- **WHAT TO PRODUCE**
Your answer should be only the lines below from the one with "v Eurovizi s" to the one with "elektroničtí Ebbb a", repeated exactly, ends included.

*** DATA FOR REVIEW

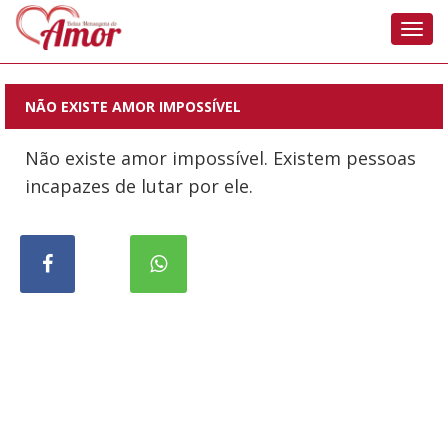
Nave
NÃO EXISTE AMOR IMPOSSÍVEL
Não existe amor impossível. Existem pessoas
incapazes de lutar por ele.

******
*** DATA FOR REVIEW

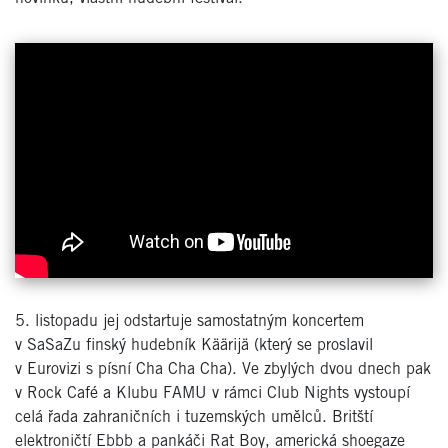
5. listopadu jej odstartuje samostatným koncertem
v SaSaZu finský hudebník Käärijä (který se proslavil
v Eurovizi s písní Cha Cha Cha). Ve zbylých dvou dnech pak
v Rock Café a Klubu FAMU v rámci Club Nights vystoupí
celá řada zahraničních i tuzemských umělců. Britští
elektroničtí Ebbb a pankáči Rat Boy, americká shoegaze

******
*** DATA FOR REVIEW

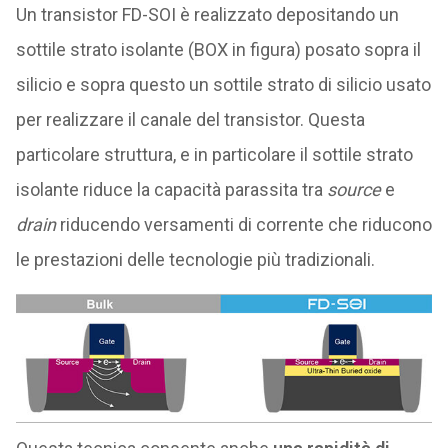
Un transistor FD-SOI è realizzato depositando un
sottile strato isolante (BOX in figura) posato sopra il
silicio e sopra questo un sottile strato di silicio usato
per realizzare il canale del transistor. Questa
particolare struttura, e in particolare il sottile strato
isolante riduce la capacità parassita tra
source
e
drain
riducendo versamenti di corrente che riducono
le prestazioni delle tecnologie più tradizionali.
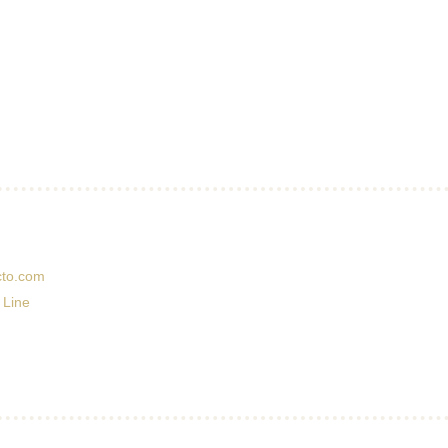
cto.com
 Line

******

- **SOLUTION TO THE PROBLEM**
v Eurovizi s písní Cha Cha Cha). Ve zbylých dvou dnech pak
v Rock Café a Klubu FAMU v rámci Club Nights vystoupí
celá řada zahraničních i tuzemských umělců. Britští
elektroničtí Ebbb a pankáči Rat Boy, americká shoegaze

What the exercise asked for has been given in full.